Нельзя не обратить внимание и на то, что Фонвизин различает формальную и реальную «вольность», выступая с самой резкой критикой Запада. Вот что он пишет о Франции во время своего заграничного путешествия 1777-1778 гг.: «Первое право каждого француза есть вольность; но истинное настоящее его состояние есть рабство, ибо бедный человек не может снискать своего пропитания иначе, как рабскою работою, а если захочет пользоваться драгоценною своею вольностью, то должен будет умереть с голоду. Словом, вольность есть пустое имя и право сильного остается правом превыше всех законов»15. И добавляет в другом письме: «Божество его (француза. - Н. И.) - деньги».

Но, конечно, автора «Рассуждения», даже с учетом его резких выпадов против западной действительности, никак нельзя считать «предшественником славянофилов»; нельзя, прежде всего, потому, что он признает за нацией право на политическое действие, причем самое радикальное, по сути революционное. И делает это еще до первых раскатов Французской революции. Опознанный Фонвизиным - чисто теоретически, еще без «подсказки истории» - революционный потенциал национализма стал впоследствии одной из главных причин недоверия, которое русское правительство нередко проявляло к национализму как таковому.

Влияние на Д. И. Фонвизина целого комплекса западноевропейских идей несомненно. И потому в словах о том, что «поиск национальной идентичности был одним из аспектов вестернизации русского общества»16, есть несомненная доля истины, но далеко не вся истина. Национализм каждой нации коренится в ней самой. «Европейские влияния только пробудили те струны и силы, которые уже хранились в русских душах», - писал впоследствии Н. Н. Страхов в статье «Ход нашей литературы, начиная от Ломоносова», где отмечал также: «Век Екатерины был временем удивительного примирения двух противоположных начал, под действием которых развивалась Россия, - наплыва Европейского просвещения и ревнивого охранения своей самобытности, своей государственной силы, своих народных интересов»17.

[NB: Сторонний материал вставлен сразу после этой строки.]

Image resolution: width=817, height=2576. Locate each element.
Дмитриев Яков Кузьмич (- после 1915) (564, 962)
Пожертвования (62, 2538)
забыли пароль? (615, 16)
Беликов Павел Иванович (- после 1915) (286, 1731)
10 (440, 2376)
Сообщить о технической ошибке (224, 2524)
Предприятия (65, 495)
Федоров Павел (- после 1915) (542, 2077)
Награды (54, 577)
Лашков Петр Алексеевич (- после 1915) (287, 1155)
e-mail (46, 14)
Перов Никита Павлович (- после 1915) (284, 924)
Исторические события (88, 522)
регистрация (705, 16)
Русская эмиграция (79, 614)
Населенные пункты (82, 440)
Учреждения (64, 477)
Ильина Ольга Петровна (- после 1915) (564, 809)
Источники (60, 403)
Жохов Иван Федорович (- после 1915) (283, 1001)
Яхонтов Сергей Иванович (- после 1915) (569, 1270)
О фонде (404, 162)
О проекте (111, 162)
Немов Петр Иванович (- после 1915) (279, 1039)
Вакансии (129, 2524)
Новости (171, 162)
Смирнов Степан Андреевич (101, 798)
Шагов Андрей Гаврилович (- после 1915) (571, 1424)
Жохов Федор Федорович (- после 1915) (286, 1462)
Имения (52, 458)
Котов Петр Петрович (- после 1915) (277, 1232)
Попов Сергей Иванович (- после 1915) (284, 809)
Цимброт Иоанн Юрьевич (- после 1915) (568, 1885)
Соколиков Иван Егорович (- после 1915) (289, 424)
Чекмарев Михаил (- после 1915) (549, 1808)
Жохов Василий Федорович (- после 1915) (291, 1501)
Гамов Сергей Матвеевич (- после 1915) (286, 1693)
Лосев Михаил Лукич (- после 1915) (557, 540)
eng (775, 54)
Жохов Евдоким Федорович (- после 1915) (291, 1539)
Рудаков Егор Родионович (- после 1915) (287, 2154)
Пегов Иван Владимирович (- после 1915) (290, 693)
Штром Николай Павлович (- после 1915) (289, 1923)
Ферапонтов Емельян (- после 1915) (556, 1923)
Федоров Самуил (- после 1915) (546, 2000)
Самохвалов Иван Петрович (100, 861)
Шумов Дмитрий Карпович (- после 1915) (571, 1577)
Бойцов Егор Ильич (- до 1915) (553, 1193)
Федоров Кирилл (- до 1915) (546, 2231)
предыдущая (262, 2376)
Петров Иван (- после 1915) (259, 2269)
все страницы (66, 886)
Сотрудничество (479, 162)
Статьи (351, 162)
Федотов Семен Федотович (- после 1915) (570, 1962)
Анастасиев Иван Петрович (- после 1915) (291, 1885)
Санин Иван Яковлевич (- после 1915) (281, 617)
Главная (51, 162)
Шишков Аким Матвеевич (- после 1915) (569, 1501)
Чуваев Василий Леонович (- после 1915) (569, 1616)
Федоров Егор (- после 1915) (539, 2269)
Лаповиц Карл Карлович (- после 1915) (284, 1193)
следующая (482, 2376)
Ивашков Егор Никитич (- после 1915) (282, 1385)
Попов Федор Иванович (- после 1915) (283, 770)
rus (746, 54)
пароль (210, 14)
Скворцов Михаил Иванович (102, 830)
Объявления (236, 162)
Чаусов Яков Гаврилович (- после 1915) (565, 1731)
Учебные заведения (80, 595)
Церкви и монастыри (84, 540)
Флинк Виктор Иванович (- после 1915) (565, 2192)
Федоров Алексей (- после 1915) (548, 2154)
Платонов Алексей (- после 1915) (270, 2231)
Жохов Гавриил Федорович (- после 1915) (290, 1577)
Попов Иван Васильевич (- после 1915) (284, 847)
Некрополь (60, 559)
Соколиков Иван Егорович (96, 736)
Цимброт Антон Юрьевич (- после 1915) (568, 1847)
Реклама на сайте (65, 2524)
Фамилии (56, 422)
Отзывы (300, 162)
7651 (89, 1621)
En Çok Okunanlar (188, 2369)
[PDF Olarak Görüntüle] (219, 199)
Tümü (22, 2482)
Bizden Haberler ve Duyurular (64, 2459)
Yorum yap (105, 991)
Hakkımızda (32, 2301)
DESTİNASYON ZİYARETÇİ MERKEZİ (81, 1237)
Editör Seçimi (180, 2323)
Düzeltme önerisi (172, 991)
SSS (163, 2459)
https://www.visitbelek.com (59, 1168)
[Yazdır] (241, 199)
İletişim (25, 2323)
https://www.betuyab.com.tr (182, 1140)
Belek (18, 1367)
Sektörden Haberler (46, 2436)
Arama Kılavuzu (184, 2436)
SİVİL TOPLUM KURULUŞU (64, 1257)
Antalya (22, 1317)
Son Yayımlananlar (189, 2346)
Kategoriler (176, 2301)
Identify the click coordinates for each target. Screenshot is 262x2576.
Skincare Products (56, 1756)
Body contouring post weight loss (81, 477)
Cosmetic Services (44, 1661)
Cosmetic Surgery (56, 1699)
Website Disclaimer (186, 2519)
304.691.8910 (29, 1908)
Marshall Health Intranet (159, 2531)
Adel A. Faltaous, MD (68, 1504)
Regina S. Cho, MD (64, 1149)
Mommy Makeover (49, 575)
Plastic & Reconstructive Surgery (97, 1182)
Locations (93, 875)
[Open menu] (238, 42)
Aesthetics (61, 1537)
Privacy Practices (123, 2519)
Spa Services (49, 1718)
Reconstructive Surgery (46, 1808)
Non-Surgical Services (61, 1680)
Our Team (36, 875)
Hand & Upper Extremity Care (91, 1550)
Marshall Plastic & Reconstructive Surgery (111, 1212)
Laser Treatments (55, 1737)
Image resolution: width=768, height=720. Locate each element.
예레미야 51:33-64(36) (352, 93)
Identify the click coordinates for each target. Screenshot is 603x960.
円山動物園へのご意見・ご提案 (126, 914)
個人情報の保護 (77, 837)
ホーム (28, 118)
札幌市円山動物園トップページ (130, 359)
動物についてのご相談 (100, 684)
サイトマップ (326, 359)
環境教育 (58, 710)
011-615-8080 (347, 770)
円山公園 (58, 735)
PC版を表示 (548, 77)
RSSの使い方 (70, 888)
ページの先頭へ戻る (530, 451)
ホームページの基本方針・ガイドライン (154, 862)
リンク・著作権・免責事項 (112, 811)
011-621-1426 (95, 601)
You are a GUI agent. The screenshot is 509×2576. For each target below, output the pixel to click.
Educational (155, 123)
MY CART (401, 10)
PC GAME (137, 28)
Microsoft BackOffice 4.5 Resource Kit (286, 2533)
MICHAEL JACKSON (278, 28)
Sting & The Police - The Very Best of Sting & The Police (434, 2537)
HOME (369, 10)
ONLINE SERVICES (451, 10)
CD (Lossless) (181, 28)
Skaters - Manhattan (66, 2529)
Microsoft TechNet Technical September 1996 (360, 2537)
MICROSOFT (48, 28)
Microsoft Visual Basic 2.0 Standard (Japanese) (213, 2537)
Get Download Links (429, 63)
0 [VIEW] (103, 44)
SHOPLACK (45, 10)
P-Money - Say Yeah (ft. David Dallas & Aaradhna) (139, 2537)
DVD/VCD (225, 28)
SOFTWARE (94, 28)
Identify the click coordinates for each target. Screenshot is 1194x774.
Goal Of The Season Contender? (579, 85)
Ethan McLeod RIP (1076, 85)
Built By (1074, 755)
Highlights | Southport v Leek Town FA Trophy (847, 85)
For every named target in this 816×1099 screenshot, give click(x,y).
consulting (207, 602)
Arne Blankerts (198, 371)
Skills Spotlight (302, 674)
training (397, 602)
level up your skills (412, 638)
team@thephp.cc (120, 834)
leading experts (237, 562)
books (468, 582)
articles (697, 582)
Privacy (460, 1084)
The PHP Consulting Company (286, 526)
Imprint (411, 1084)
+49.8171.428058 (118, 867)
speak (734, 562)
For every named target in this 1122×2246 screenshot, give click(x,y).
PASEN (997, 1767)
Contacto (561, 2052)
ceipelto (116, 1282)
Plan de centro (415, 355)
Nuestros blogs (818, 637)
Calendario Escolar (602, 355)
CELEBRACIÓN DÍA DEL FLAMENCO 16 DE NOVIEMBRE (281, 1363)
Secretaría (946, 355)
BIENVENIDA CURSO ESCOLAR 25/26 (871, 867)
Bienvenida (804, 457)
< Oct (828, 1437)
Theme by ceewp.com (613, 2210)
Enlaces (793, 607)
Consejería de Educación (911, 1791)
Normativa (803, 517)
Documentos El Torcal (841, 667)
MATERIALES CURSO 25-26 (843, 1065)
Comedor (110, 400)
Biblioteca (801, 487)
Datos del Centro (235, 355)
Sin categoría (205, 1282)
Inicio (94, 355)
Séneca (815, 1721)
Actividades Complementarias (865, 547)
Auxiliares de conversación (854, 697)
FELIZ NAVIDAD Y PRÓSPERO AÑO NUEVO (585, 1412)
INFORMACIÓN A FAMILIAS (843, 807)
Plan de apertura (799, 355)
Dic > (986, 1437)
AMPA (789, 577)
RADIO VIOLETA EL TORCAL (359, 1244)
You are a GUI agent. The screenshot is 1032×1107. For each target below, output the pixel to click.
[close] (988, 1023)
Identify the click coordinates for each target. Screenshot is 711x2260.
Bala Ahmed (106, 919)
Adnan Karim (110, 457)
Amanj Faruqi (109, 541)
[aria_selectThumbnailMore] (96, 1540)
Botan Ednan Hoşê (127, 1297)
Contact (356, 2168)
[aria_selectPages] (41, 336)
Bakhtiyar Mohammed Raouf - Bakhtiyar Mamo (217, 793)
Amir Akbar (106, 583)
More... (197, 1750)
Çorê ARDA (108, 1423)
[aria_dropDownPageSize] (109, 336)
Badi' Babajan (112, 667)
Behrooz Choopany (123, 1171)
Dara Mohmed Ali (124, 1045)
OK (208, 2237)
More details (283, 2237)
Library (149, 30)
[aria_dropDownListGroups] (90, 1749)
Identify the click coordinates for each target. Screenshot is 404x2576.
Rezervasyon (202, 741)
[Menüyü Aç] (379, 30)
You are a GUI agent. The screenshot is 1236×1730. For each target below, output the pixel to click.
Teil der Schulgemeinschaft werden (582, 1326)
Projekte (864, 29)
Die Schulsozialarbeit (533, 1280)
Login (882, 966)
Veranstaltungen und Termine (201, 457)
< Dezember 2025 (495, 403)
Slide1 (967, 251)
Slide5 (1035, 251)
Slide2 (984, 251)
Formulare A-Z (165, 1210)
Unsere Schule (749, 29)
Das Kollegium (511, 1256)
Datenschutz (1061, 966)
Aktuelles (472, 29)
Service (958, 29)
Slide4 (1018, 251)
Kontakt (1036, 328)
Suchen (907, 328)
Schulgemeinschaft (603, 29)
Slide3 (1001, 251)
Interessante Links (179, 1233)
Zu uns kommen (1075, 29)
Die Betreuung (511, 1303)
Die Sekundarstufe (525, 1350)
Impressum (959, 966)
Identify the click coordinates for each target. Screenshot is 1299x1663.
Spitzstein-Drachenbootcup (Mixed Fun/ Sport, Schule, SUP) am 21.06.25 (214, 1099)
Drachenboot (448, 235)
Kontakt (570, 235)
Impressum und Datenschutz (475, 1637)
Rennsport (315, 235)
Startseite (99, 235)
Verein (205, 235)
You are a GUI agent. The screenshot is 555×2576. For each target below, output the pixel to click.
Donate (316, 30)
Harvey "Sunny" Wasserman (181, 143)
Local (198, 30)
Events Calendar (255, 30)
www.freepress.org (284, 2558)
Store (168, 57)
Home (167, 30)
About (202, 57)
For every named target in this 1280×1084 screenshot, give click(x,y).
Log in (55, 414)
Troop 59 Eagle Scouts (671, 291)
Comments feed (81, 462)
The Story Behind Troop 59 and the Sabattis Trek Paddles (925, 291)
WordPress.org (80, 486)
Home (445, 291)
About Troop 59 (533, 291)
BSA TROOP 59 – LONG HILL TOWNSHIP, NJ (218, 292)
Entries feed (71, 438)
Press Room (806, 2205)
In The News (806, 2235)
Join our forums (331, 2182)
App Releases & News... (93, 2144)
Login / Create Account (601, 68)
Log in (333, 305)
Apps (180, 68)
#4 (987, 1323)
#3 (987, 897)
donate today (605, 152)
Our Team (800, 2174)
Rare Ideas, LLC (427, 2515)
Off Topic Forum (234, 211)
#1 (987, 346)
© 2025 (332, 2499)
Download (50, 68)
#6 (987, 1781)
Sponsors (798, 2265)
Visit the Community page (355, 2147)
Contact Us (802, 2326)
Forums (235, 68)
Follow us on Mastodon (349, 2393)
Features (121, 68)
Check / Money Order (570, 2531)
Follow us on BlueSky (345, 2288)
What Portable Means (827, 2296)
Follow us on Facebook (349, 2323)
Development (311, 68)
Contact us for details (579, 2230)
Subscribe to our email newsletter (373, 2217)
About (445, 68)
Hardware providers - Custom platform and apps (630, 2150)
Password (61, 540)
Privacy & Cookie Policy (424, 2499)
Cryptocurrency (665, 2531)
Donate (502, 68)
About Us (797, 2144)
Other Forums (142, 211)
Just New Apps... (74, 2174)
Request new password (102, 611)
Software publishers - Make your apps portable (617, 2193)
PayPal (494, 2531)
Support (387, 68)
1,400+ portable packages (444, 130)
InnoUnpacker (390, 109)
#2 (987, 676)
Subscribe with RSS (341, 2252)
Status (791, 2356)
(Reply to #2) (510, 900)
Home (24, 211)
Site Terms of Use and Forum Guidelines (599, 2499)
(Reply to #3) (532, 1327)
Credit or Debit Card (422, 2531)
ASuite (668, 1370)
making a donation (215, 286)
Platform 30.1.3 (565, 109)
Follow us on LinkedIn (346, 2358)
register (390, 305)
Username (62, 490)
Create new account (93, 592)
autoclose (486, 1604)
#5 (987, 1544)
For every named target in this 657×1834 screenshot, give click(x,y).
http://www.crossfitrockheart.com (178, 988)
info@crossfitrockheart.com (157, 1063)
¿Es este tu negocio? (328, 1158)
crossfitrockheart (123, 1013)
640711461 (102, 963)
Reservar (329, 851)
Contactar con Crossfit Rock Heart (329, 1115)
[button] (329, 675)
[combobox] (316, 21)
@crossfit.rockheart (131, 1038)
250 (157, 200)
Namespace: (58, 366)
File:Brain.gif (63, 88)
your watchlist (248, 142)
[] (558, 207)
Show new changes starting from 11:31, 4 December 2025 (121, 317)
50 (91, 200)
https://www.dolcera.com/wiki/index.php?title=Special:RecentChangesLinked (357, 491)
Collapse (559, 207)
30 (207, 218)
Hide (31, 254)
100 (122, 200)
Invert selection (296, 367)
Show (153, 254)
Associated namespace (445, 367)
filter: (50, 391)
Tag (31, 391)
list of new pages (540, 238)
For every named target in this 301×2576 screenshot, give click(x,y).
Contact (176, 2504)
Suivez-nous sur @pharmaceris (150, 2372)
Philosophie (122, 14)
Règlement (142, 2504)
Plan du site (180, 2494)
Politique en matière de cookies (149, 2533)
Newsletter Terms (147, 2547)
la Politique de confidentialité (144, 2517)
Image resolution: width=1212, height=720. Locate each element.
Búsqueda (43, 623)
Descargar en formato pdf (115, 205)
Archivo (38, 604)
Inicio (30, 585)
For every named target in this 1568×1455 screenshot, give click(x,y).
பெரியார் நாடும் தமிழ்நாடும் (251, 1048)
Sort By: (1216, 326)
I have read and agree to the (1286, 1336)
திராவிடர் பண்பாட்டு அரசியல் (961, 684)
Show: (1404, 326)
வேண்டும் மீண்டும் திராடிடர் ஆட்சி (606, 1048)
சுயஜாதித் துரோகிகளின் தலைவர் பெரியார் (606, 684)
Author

Именно взаимодействие этих «противоположных начал» определило творческий путь целого ряда выдающихся русских людей, среди которых Страхов в первую очередь выделяет Николая Михайловича Карамзина (1766-1826). Сначала он находился во власти космополитических убеждений, откровенно выраженных, например, в письме из Парижа в 1790 г.: «Все народное ничто перед человеческим. Главное дело быть людьми, а не Славянами. Что хорошо для людей, то не может быть дурно для Русских; и что Англичане или Немцы изобрели для пользы, выгоды человека, то мое, ибо я человек!»18 Но спустя 12 лет, в начале царствования Александра I, Карамзин размышляет на ту же тему уже в совершенно ином ключе. В статье «О любви к отечеству и народной гордости» (1802) он пишет: «Я не смею думать, чтобы у нас в России было не много патриотов; но мне кажется, что мы излишне смиренны в мыслях о народном своем достоинстве, а смирение в политике вредно Кто самого себя не уважает, того, без сомнения, и другие уважать не будут. Не говорю, чтобы любовь к отечеству долженствовала ослеплять нас и уверять, что мы всех и во всем лучше; но русский должен знать цену свою»19.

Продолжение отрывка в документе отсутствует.